Speaking before the congressional Joint Economic Committee in a prepared statement and question and answer period, Powell said labor force participation, which lags most other developed economies, and slowing productivity gains are key economic concerns but not necessarily ones the Fed can address.

“Think of the economy’s ability to grow as consisting of two things: how fast the labor force is growing and how much output per hour is growing,” said Powell. He added that trend growth of the labor force now is very slow — 0.5%, down sharply from 2.5% in the 1960s — and immigration accounts for about half of current growth rate.

“Immigration is a key input into our longer term growth rate,” added Powell. “If you look to population growth as a way to support higher growth in the U.S. then immigration would need to be in your thinking, but it’s something we don’t comment too much on.”

Neither is labor force growth or the growth of government debt — both matters for fiscal policy.

“The debt is growing faster than the economy … in nominal terms,” said Powell. “That is by definition unsustainable … Even with lower rates and with decent growth there is still going to be a need to reduce these deficits … over time.”

On monetary policy, which the Fed does control, Powell said the Federal Open Market Committee, which sets policy, sees “the current stance of monetary policy as likely to remain appropriate” so long as incoming economic information “remains broadly consistent” with the Fed’s outlook of moderate growth, a strong labor market, and inflation near its 2% target.

If there are developments that cause the Fed to reassess its outlook, however, the Fed will respond, said Powell. “Policy is not on a present course,” he said, repeating a statement he has made many times before.

The central bank has lowered the federal funds rate three times this year to a current range of 1.5%-1.75%. Its policymakers meet one more time this year, on Dec. 10 and 11, but no change in rates is expected. The CME FedWatch tool is currently showing less than 4% odds of another Fed rate cut.
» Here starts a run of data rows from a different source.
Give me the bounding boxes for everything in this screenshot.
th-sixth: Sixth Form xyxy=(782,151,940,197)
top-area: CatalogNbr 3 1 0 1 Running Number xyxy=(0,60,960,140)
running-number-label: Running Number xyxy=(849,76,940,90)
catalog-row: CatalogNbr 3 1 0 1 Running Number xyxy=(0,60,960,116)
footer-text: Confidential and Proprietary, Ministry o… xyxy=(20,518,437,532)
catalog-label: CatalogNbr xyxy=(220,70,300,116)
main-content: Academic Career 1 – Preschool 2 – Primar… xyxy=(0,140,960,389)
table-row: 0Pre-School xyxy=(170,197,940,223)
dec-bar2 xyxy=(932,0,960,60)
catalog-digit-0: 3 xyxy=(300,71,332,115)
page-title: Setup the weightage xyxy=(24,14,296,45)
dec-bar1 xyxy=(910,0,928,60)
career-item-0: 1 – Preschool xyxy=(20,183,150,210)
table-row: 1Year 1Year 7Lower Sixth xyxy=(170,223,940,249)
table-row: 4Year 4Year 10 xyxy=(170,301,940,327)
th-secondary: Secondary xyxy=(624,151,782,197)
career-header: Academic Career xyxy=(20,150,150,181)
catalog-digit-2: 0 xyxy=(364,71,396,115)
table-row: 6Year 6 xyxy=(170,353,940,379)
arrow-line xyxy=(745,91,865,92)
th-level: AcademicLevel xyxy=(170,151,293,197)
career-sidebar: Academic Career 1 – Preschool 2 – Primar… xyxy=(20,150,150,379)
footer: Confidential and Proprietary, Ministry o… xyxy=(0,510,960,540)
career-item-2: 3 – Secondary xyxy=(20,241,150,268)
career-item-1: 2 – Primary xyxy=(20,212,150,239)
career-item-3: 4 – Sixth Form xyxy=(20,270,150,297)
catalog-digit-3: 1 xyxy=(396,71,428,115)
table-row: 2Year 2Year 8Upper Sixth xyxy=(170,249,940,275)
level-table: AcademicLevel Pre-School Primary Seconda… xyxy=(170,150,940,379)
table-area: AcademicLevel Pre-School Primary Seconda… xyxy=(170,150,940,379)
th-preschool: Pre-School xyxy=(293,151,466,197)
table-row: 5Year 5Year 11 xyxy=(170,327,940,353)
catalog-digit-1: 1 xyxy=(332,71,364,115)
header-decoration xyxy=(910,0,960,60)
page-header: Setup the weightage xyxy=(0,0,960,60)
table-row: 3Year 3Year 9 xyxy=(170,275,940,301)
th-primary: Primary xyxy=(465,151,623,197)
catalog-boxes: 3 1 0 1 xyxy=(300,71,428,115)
When asked by Rep. Don Beyer, D-Va., if the Fed has enough room to cut rates during the next recession, Powell said there was “less room to cut in the new normal of lower rates and lower inflation,” which is an issue for many central banks around the world. Fed rate cuts during recessions since World War II typically total 5%, Powell said.

Asked about the prospects of negative rates in U.S, Powell said that would not be appropriate in the current U.S. economic environment and tends to be adopted in larger economies when “growth is quite low and inflation quite low. It’s just not the case here.”

The limited ability of the Fed to cut rates in the next recession was the impetus for its current external review of monetary policy. “We’re looking for ways to make sure that we have the tools to do what we’re assigned to do … achieve maximum employment and stable prices even during downturns,” said Powell.

He said the Fed expects to finish the review by the middle of next year and noted that monetary policy is not the only response to an economic slowdown. “Fiscal policy is often a big part of the answer when there’s a severe downturn.”